Image Warping and Mosaicing

Other than my own photos, I used images from Adobe panoramic images database.

Before warping the images into alignment, I need to recover the parameters of the transformation between each pair of images. The transformation is a homography: p’=Hp, where H is a 3x3 matrix with 8 degrees of freedom. One way to recover the homography is via a set of (p’,p) pairs of corresponding points taken from the two images. My homography functions takes the image1 points and image2 points as arguments. They are n-by-2 matrices holding the (x,y) locations of n point correspondences from the two images and H is the recovered 3x3 homography matrix.

To solve homography in python, I used numpy.lstsq, which approximates the overdetermined system using the least square method.

After discovering the homographies, we need to apply the transformation matrix \(H\) to all the pixels. I used forward wrapping.

Once we warped the image, we would have a rectified picture. We can rectify images and create frontal-parallel or ground-parallel views of images without using any novel data.
I recovered the homography by computing the projective transformation matrix, H, between the two sets of points. Then, I used the corrospondences to setup a system of linear equations and solved using least squares to find the parameters for the homography. This homography then allowed us to compute the transformation on the entire image.

We finally create digital mosaics and panoramas by stitching together pairs of images. I used alpha calibration blending.

The results are the following:

First, I familarized myself with homography. When I took the Introduction to Robotics class, I once utilized it to transformed the image taken from the robot's wrist camera.
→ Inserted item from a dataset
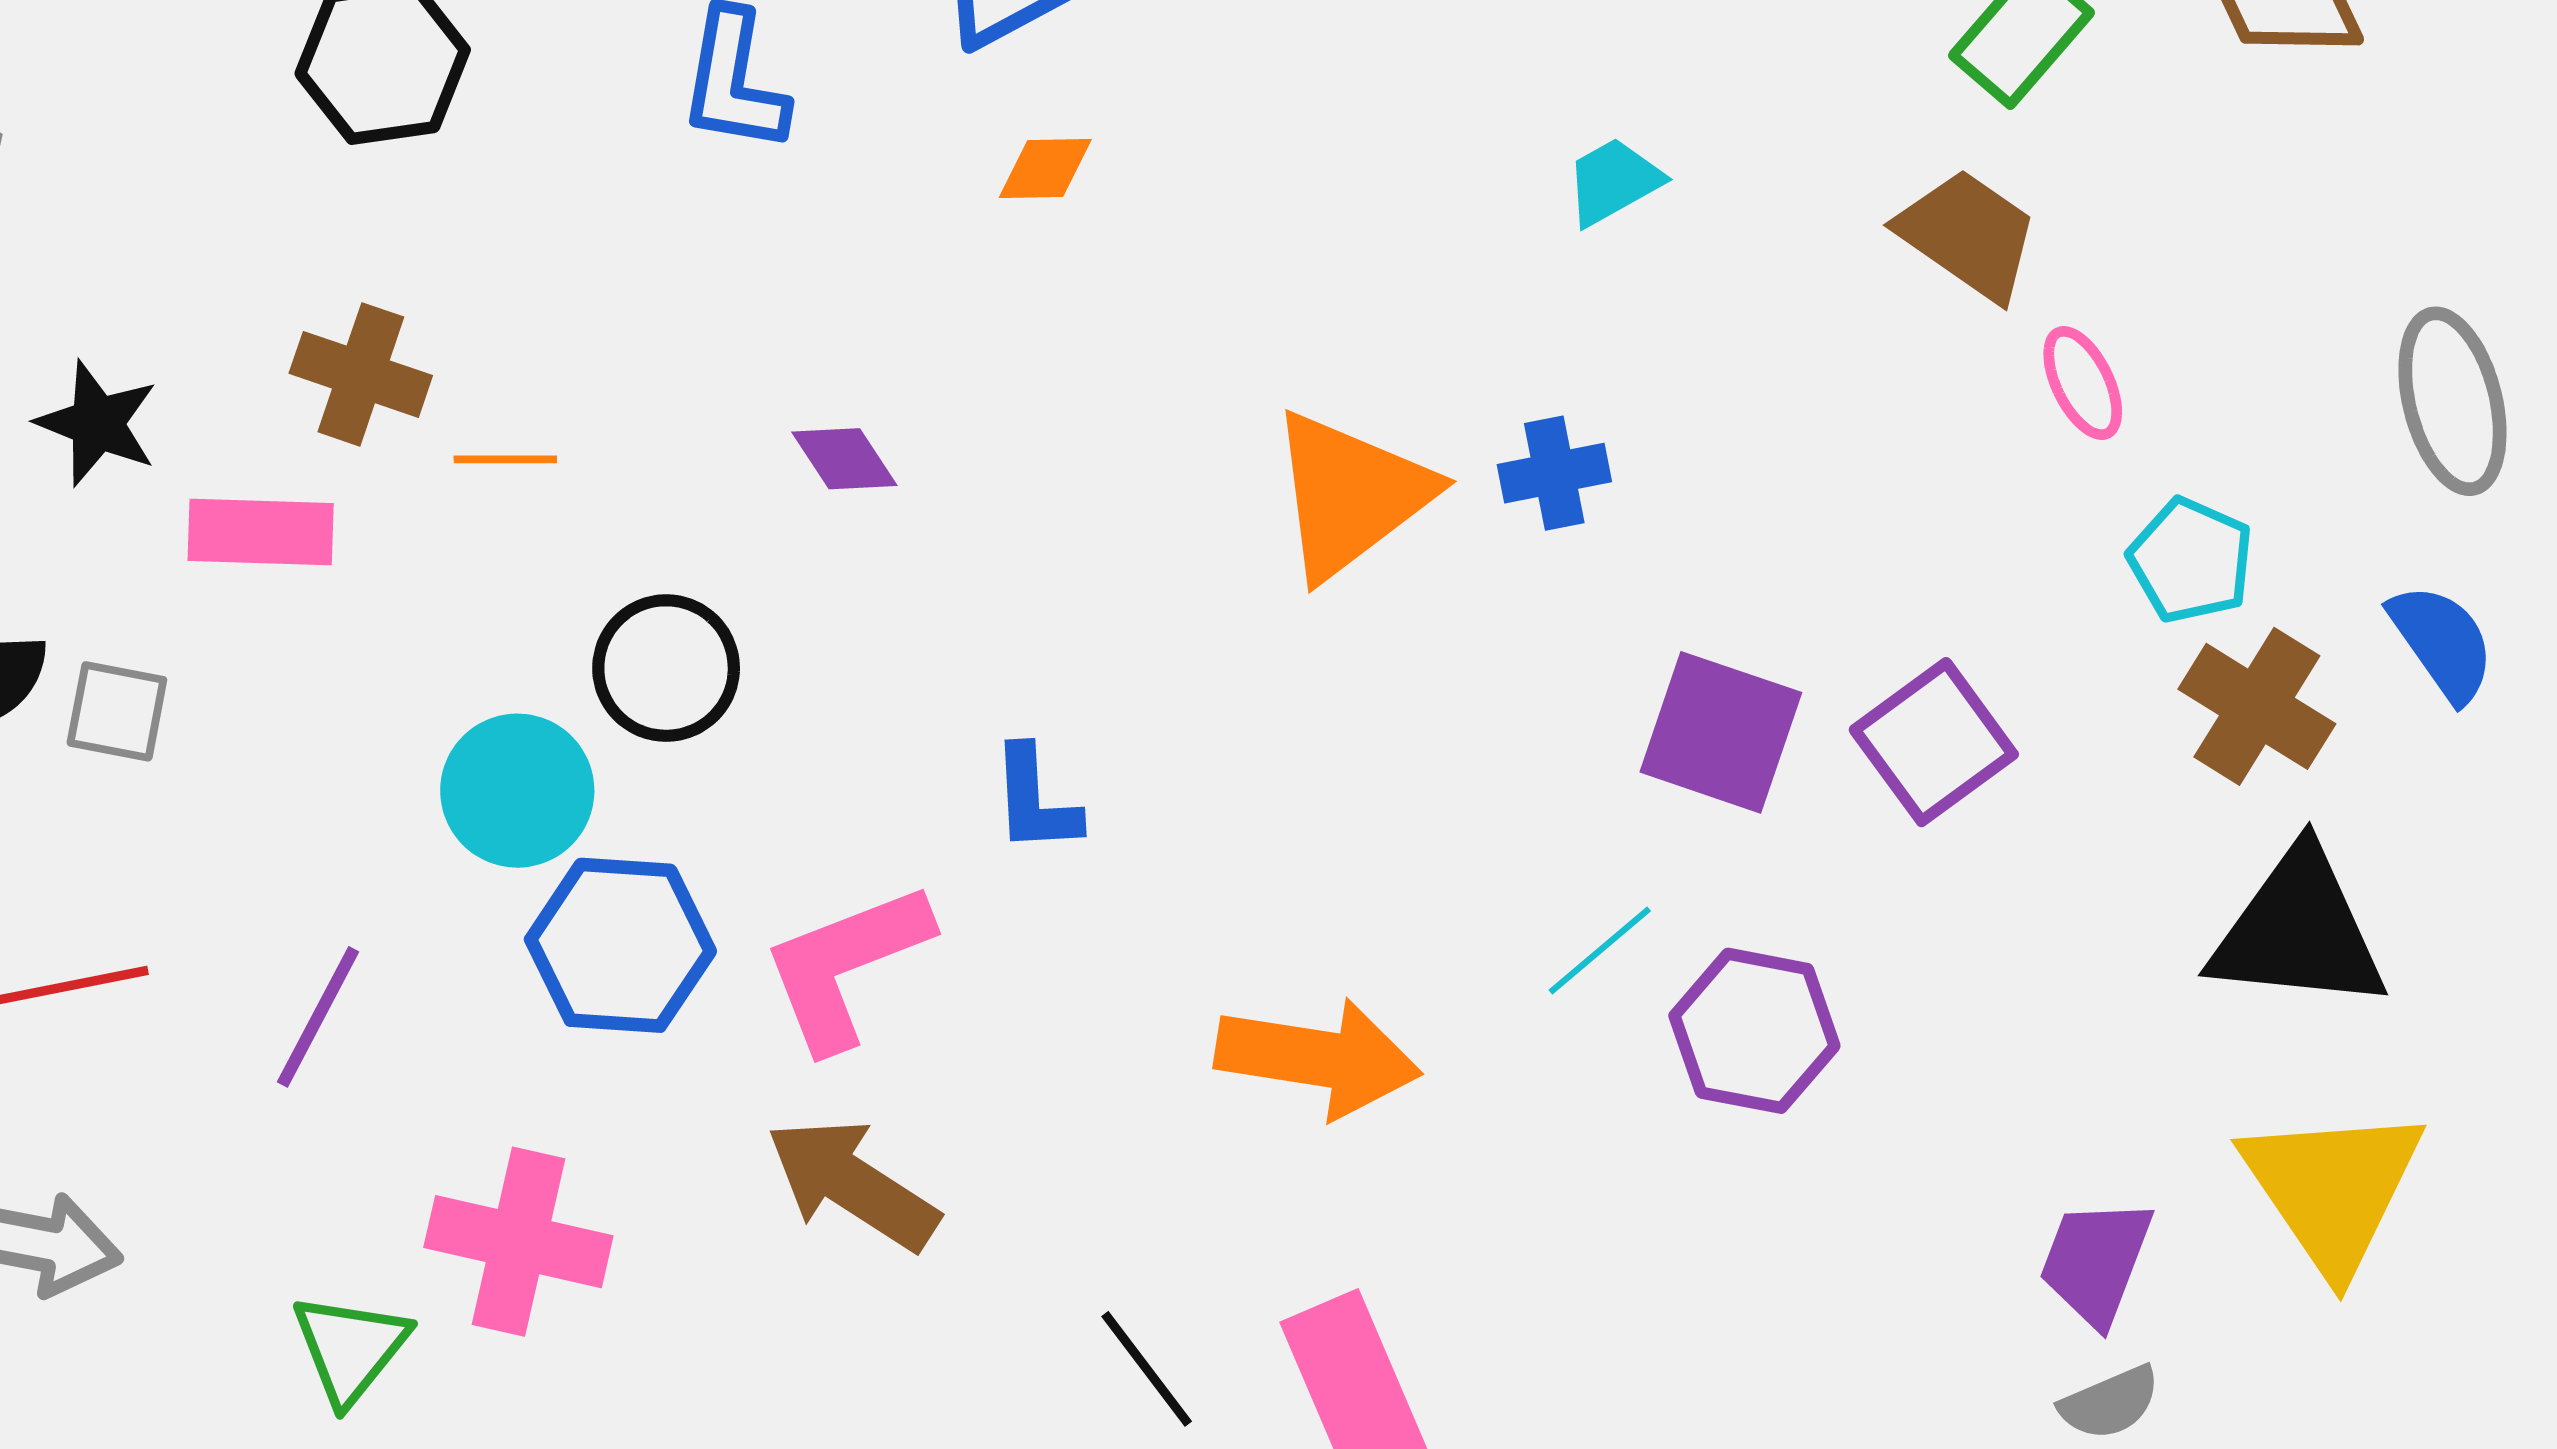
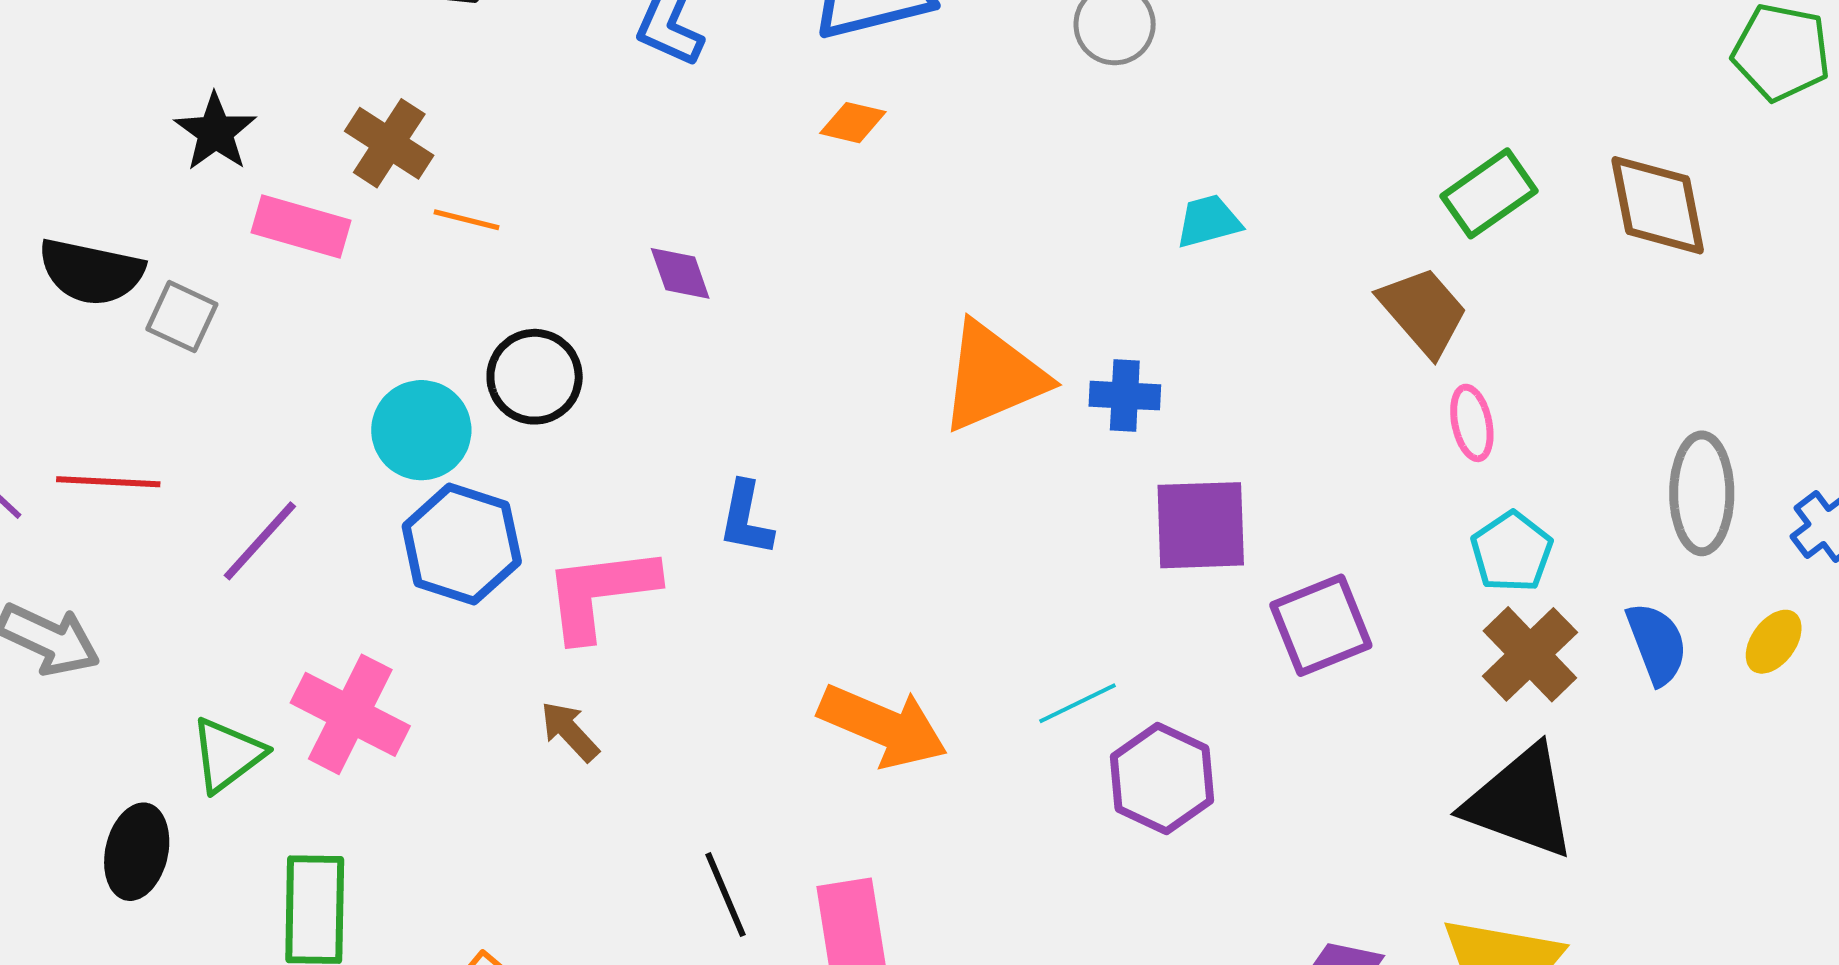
purple square: (1721, 732) -> (1201, 525), moved, turned -35
brown arrow: (852, 1184) -> (570, 731), size x0.6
Now, after implementing the function by myself, I noticed it is powerful but not mathematically complicated.
Second, I was surprised at how accurate image rectification can really be, and especially how it can be used to view shapes and drawings from completely different angles, offering new perspectives on elements of our visible world!

The interest points we use are multi-scale Harris corners [1, 2]. I used min_distance=1 so the results contain a large number of points. Below are the Harris interest points for our picture frame images.
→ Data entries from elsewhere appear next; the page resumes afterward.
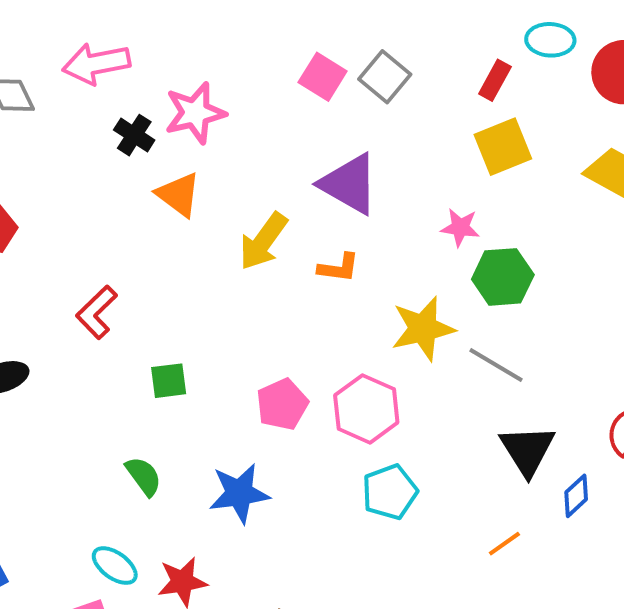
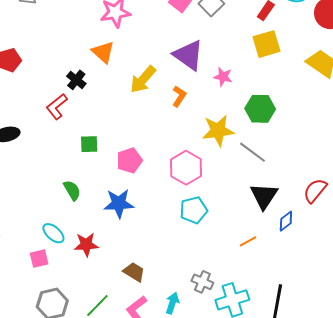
black cross: (134, 135) -> (76, 80), moved
pink star: (460, 227) -> (223, 77), moved
orange L-shape: (339, 268) -> (179, 96), turned -70
pink pentagon: (282, 404) -> (129, 160), moved

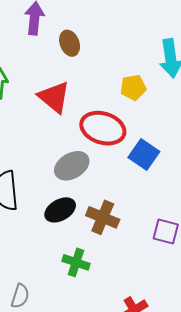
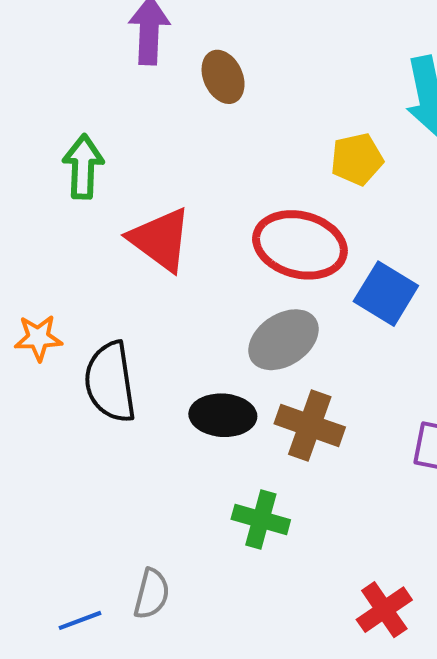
red triangle: (54, 97) -> (160, 239), moved
gray ellipse: (72, 166) -> (283, 340), moved
black ellipse: (60, 210) -> (223, 415), turned 36

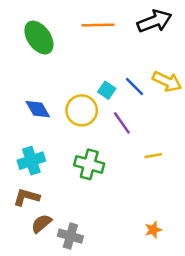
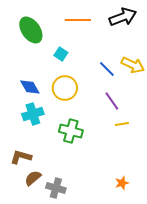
cyan square: (107, 90) -> (61, 54), moved
purple line: (122, 123) -> (112, 101), moved
cyan cross: (31, 161) -> (33, 114), moved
Below is the suppressed Harris Interest Points. As can be seen, the amount of points has been substantially reduced, removing the points that have a low corner strength while also keeping a nice even distribution of points throughout the images.

Once we have our points between two images, we have to match them together using feature descriptors. I described each point by the 40 x 40 patch around the point. To reduce error due to noise or brightness or other factors, I gaussian blurred the patch and down sampled it to an 8 x 8 feature descriptor. Finally, I subtracted the mean and divided by the standard deviation for each patch.
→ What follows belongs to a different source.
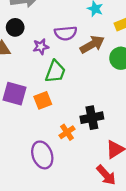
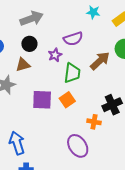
brown arrow: (92, 44) -> (100, 61), moved
orange cross: (67, 132) -> (94, 122), turned -32

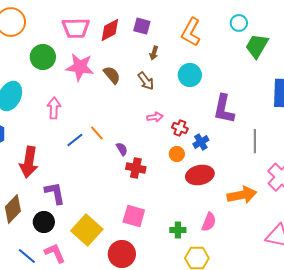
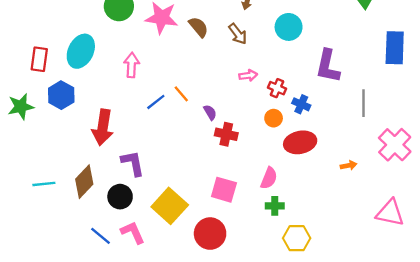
blue cross: (201, 142) -> (301, 104), turned -35
orange arrow: (242, 195) -> (349, 165), size x0.5
pink semicircle: (209, 222) -> (269, 178), moved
Given Multi-scale Oriented Patches extracted from all images, we are going to find geometrically consistent feature matches between all images. I looked at each interest point in one image, and compare the distance between its feature descriptor and the feature descriptor of every interest point in the other image. I kept track of the minimum distance and the 2nd-to-smallest distance from the patch in the source image to every patch the destination image. If this ratio of the minimum distance to the 2nd-to-smallest distance is small enough, then I included it as a pair of matching features.

We now have a map of correspondences and need to compute the morph. I then used the random consensus sampling algorithm or RANSAC to find the best set of points. First, I randomly selected 4 points from my array of points and calculated the homography for these points. I used it to warp the left image points into the right image points. Afterwards, I calculated the Euclidean distance between random transformed points to the actual points of the right image. I repeated this process for about 1000 iterations and at the end selected the homography that gave me the largest set of inlier points. We can run RANSAC.

The below images are the mosaic image that was created with manual correspondence points and the mosaic image that was created with our automatic correspondences. The left are the manual selected results from Part A, and the right are the auto selected results. As the images show, the manual selected results are better than the auto-stitched results.

I really enjoyed working on the part B of this project. Panorama is a function that I used a lot for photography. I think it’s amazing how something as simple as corners can be used to identify real objects such as tables, couches, carpet designs and more. If I had more time, I would like to use machine learning methods to detect the features.